Its gently undulating or rolling seaward slope of 2 or 3 ft per mile (500 mm/km), covered with marly strata and rich black soil, determines an important cotton district. Then comes the East Texas timber belt, broad in the northeast, narrowing to a point before reaching the Rio Grande, a low and thoroughly dissected escarpment of sandy Eocene strata. This is followed by the Coast Prairie, a very young plain, with a seaward slope of less than 2 ft per mile (400 mm/km), its smooth surface interrupted only by the still more nearly level flood plains of the shallow, consequent river valleys. Near the Colorado river, the dissected escarpment of the Grand Prairie passes southward changing to a more nearly horizontal structure into the dissected Edwards plateau. The Edwards plateau is referred to later as part of the Great Plains. The plateau terminates in a maturely dissected fault scarp approximately 300 or 400 ft in height as the northern boundary of the Rio Grande embayment. From the Colorado to the Rio Grande, the Black Prairie, the timber belt and the Coast Prairie merge in a vast plain, little
differentiated, overgrown with chaparral (shrub-like trees, often thorny), widening eastward in the Rio Grande delta and extending southward into Mexico.

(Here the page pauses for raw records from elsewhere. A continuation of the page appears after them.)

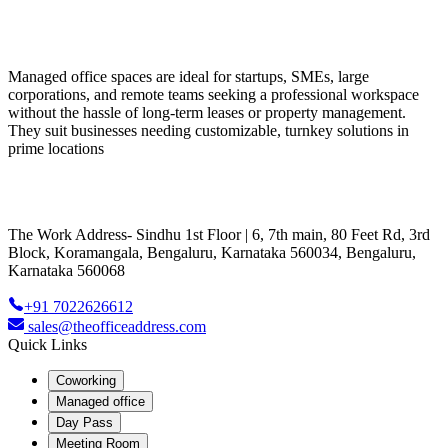
Managed office spaces are ideal for startups, SMEs, large
corporations, and remote teams seeking a professional workspace
without the hassle of long-term leases or property management.
They suit businesses needing customizable, turnkey solutions in
prime locations
The Work Address- Sindhu 1st Floor | 6, 7th main, 80 Feet Rd, 3rd
Block, Koramangala, Bengaluru, Karnataka 560034, Bengaluru,
Karnataka 560068
+91 7022626612
sales@theofficeaddress.com
Quick Links
Coworking
Managed office
Day Pass
Meeting Room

Although the Coast Prairie is a sea bottom of very modern uplift, it appears already to have suffered a slight movement of depression. Its small rivers all enter embayments. However, the larger rivers seem to have counteracted the encroachment of the sea on the land by a sufficiently active delta building with a resulting forward growth of the land into the sea. The Mississippi has already been mentioned as rapidly building forward its digitate delta. The Rio Grande, next in size, has built its delta about 50 mi forward from the general coastline. Since this river is much smaller than the Mississippi, its delta front is rounded by seashore effects. In front of the Brazos and the Colorado, the largest of the Texan rivers, the coast-line is very gently bowed forward as if by delta growth. The sea touches the mainland in a nearly straight shore line. Nearly all the rest of the coast is fringed by off-shore reefs or barrier islands, built up by waves from the very shallow sea bottom. Due to the weak tides, the barrier islands continue in long unbroken stretches between the few inlets.

==Habitats==
The northern region uplands are dominated by pine, originally longleaf and slash in the south and shortleaf mixed with hardwoods in the north. These are wildfire-maintained systems that give way to loblolly pine and hardwoods in damper areas and bottomland hardwood forest in extensive lowland drainages. The southern region has tropical and subtropical moist broadleaf forests and western Gulf coastal grasslands. They include large habitats of freshwater wetlands, salt marshes, and coastal mangrove swamps. Much of the lower elevation Gulf Coastal Plain supports wintering waterfowl.

==Groundwater==
A global satellite study by German and USA scientists spanning the last decade indicates groundwater resources are shrinking due to overuse causing regional water security uncertainty in a changing climate. Surface water quality is declining due to increasing population, depleted streams, and land subsidence along certain coastlines. The Atlantic and Gulf Coastal Plain Aquifer is considered to have low to moderate stress, but the region's economic capacity and land-use patterns signal trends toward a human-dominated stress on water resources.